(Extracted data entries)
——

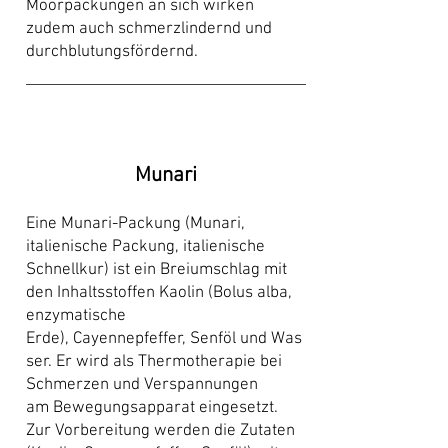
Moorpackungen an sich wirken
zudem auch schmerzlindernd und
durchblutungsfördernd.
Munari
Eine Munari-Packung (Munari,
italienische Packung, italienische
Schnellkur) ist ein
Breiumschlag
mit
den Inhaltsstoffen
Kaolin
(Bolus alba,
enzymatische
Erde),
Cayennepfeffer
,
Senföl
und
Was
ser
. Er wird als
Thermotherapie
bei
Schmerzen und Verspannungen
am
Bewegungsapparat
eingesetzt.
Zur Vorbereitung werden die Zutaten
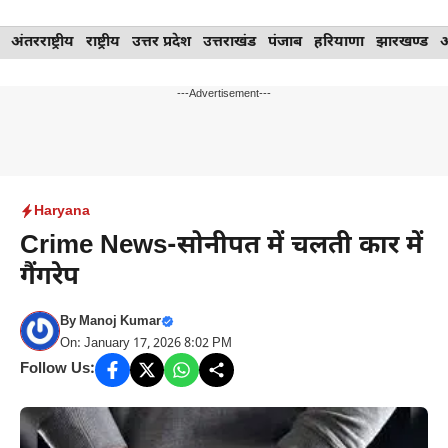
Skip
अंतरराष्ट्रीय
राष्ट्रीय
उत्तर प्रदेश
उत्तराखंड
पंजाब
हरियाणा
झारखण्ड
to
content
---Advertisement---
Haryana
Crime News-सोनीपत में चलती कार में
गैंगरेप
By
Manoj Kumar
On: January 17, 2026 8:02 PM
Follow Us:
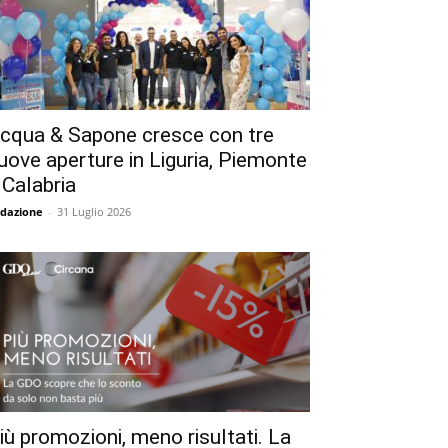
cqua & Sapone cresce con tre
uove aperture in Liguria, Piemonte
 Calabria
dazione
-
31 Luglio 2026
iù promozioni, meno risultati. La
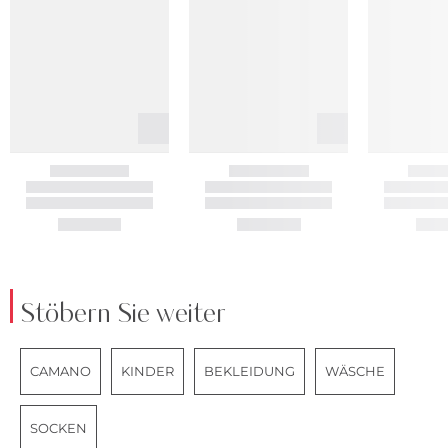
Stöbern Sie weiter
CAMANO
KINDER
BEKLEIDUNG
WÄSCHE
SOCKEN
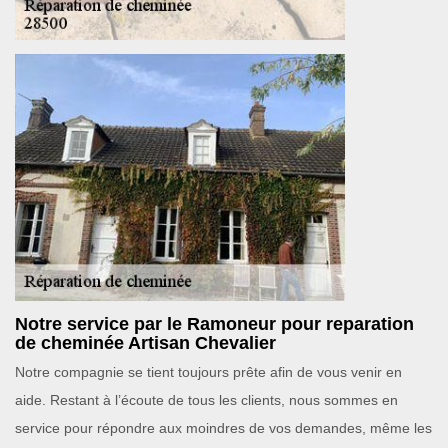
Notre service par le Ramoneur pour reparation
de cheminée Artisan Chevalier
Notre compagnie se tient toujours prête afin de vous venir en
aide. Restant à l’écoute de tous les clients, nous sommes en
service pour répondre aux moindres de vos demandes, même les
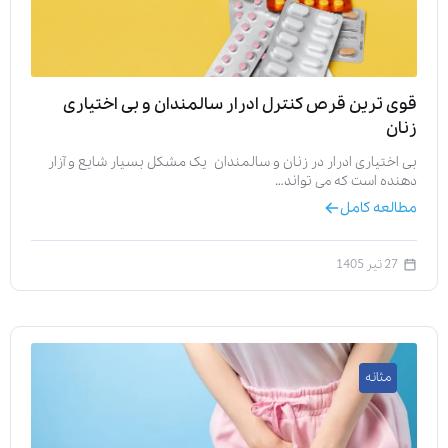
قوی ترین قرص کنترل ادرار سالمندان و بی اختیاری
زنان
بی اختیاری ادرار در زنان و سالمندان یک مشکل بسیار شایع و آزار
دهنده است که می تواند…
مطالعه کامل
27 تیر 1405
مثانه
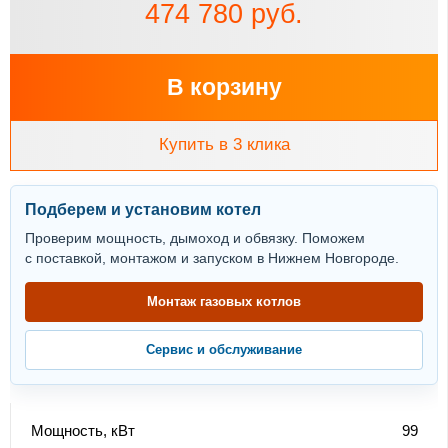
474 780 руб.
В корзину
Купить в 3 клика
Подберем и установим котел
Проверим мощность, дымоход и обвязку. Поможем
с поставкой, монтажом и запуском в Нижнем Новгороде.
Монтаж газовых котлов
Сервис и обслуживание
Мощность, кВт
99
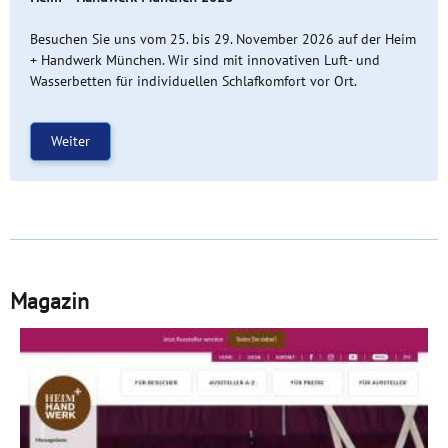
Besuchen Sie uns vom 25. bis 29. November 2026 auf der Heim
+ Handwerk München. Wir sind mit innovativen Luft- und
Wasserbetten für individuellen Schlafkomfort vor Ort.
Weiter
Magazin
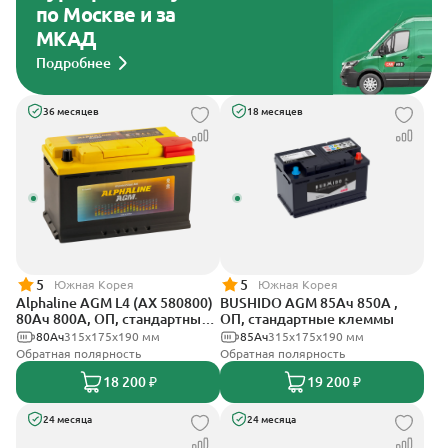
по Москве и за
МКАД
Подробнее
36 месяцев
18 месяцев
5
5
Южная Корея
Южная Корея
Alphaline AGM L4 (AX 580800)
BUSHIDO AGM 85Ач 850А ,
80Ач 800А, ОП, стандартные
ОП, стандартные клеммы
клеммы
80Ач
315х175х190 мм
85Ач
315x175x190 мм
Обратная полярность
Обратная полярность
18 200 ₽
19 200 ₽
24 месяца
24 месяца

——

:: Activity ::
The exercise is to copy out every line above that has the word "اختیاری" in it.

:: Solution to this problem ::
قوی ترین قرص کنترل ادرار سالمندان و بی اختیاری
بی اختیاری ادرار در زنان و سالمندان یک مشکل بسیار شایع و آزار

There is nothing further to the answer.